Stored items from a collection
------------------------------------------------
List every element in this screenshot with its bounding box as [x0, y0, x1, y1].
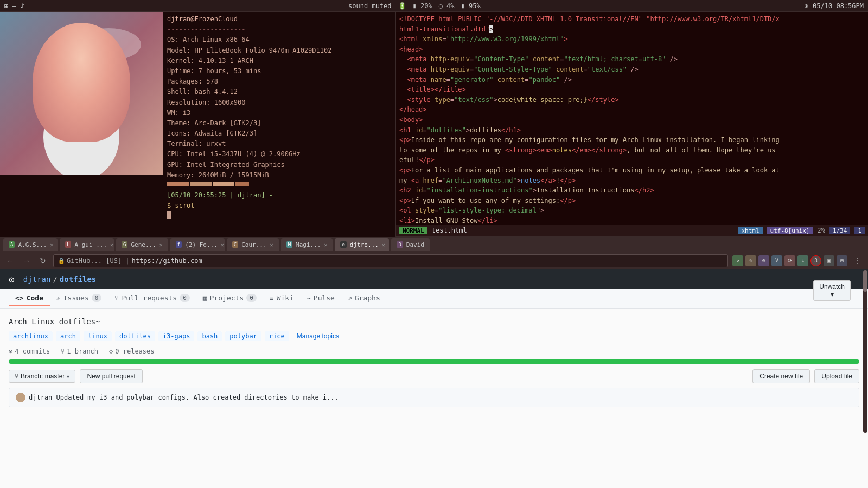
issues-icon: ⚠ [56, 294, 61, 302]
tag-rice[interactable]: rice [265, 331, 289, 341]
forward-button[interactable]: → [21, 255, 33, 267]
tab-code[interactable]: <> Code [9, 291, 50, 306]
tab-projects[interactable]: ▦ Projects 0 [196, 291, 263, 306]
github-logo: ⊙ [9, 274, 15, 285]
manage-topics-button[interactable]: Manage topics [292, 331, 343, 341]
github-reponame[interactable]: dotfiles [60, 275, 96, 284]
vim-pane[interactable]: <!DOCTYPE html PUBLIC "-//W3C//DTD XHTML… [396, 12, 868, 236]
menu-button[interactable]: ⋮ [852, 255, 864, 267]
terminal-shell: Shell: bash 4.4.12 [167, 87, 391, 97]
ext-icon-7[interactable]: 3 [810, 255, 821, 266]
bottom-section: A A.G.S... ✕ L A gui ... ✕ G Gene... ✕ f… [0, 237, 868, 488]
browser-tab-4[interactable]: C Cour... ✕ [227, 238, 279, 251]
terminal-dollar: $ scrot [167, 202, 195, 209]
cpu-label: ○ 4% [439, 2, 455, 10]
github-username[interactable]: djtran [23, 275, 51, 284]
tag-polybar[interactable]: polybar [225, 331, 261, 341]
language-bar [9, 359, 859, 364]
scrollbar-thumb[interactable] [863, 270, 867, 292]
repo-description: Arch Linux dotfiles~ [9, 317, 859, 326]
create-new-file-button[interactable]: Create new file [752, 369, 810, 383]
tab-close-5[interactable]: ✕ [324, 242, 327, 248]
browser-toolbar: ← → ↻ 🔒 GitHub... [US] | https://github.… [0, 252, 868, 269]
ext-icon-9[interactable]: ⊠ [837, 255, 847, 266]
new-pull-request-button[interactable]: New pull request [80, 369, 142, 383]
tab-close-0[interactable]: ✕ [50, 242, 53, 248]
tag-bash[interactable]: bash [197, 331, 222, 341]
projects-label: Projects [210, 294, 244, 302]
memory-bar [167, 182, 391, 186]
tab-close-3[interactable]: ✕ [221, 242, 224, 248]
terminal-image [0, 12, 163, 175]
tab-close-2[interactable]: ✕ [159, 242, 163, 248]
tab-graphs[interactable]: ↗ Graphs [341, 291, 387, 306]
graphs-icon: ↗ [348, 294, 352, 302]
commits-stat[interactable]: ⊙ 4 commits [9, 348, 50, 355]
topbar-right: ⊙ 05/10 08:56PM [805, 2, 864, 10]
terminal-resolution: Resolution: 868x488 [167, 98, 391, 108]
projects-icon: ▦ [203, 294, 207, 302]
address-bar[interactable]: 🔒 GitHub... [US] | https://github.com [53, 254, 728, 267]
tab-close-4[interactable]: ✕ [270, 242, 273, 248]
ext-icon-4[interactable]: V [771, 255, 782, 266]
terminal-uptime: Uptime: 7 hours, 53 mins [167, 66, 391, 76]
svg-point-14 [93, 86, 96, 89]
browser-tab-7[interactable]: D David [391, 238, 430, 251]
upload-file-button[interactable]: Upload file [814, 369, 859, 383]
tag-linux[interactable]: linux [84, 331, 112, 341]
svg-point-3 [43, 93, 119, 175]
terminal-pane[interactable]: djtran@FrozenCloud -------------------- … [0, 12, 396, 237]
terminal-icons: Icons: Adwaita [GTK2/3] [167, 129, 391, 139]
ext-icon-5[interactable]: ⟳ [784, 255, 795, 266]
tag-archlinux[interactable]: archlinux [9, 331, 53, 341]
tab-label-1: A gui ... [74, 241, 107, 248]
action-buttons: Create new file Upload file [752, 369, 859, 383]
ext-icon-2[interactable]: ✎ [745, 255, 756, 266]
wm-icon: ⊞ — [4, 2, 16, 10]
tab-issues[interactable]: ⚠ Issues 0 [50, 291, 108, 306]
browser-tab-1[interactable]: L A gui ... ✕ [60, 238, 114, 251]
pulse-icon: ~ [307, 294, 311, 302]
tab-favicon-4: C [232, 241, 238, 248]
ext-icon-6[interactable]: ↓ [797, 255, 808, 266]
ext-icon-1[interactable]: ↗ [732, 255, 743, 266]
tab-close-6[interactable]: ✕ [382, 242, 385, 248]
tab-wiki[interactable]: ≡ Wiki [263, 291, 300, 306]
music-icon: ♪ [21, 2, 24, 10]
graphs-label: Graphs [355, 294, 380, 302]
browser-tab-3[interactable]: f (2) Fo... ✕ [170, 238, 225, 251]
branch-stat[interactable]: ⑂ 1 branch [61, 348, 98, 355]
tag-dotfiles[interactable]: dotfiles [115, 331, 155, 341]
refresh-button[interactable]: ↻ [37, 255, 49, 267]
browser-tab-6[interactable]: ⊙ djtro... ✕ [335, 238, 389, 251]
browser-tab-2[interactable]: G Gene... ✕ [116, 238, 168, 251]
svg-point-12 [88, 84, 97, 95]
releases-stat[interactable]: ◇ 0 releases [109, 348, 154, 355]
tab-pulse[interactable]: ~ Pulse [300, 291, 341, 306]
code-label: Code [27, 294, 43, 302]
browser-tab-5[interactable]: M Magi... ✕ [281, 238, 333, 251]
commit-text: djtran Updated my i3 and polybar configs… [29, 394, 339, 401]
repo-tags: archlinux arch linux dotfiles i3-gaps ba… [9, 331, 859, 341]
tab-label-6: djtro... [350, 241, 379, 248]
ext-icon-3[interactable]: ⚙ [758, 255, 769, 266]
secure-icon: 🔒 [58, 258, 65, 264]
unwatch-button[interactable]: Unwatch ▾ [813, 280, 851, 301]
terminal-packages: Packages: 578 [167, 76, 391, 87]
tag-i3-gaps[interactable]: i3-gaps [158, 331, 195, 341]
github-content: ⊙ djtran / dotfiles Unwatch ▾ <> Code ⚠ [0, 269, 868, 488]
back-button[interactable]: ← [4, 255, 16, 267]
tab-favicon-1: L [65, 241, 71, 248]
tag-arch[interactable]: arch [56, 331, 80, 341]
svg-point-15 [79, 97, 84, 100]
ext-icon-8[interactable]: ▣ [824, 255, 834, 266]
branch-selector[interactable]: ⑂ Branch: master ▾ [9, 370, 75, 383]
svg-point-16 [52, 99, 73, 115]
scrollbar[interactable] [863, 270, 867, 433]
address-url: https://github.com [132, 257, 202, 265]
tab-close-1[interactable]: ✕ [110, 242, 113, 248]
browser-tab-0[interactable]: A A.G.S... ✕ [3, 238, 58, 251]
repo-body: Arch Linux dotfiles~ archlinux arch linu… [0, 309, 868, 488]
tab-pull-requests[interactable]: ⑂ Pull requests 0 [108, 291, 196, 306]
wiki-icon: ≡ [270, 294, 274, 302]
------------------------------------------------
TASK ITEM: Work through the entries above and report the number of lines that include "scrollbar", with nothing else.

COMPLETED EXERCISE: 2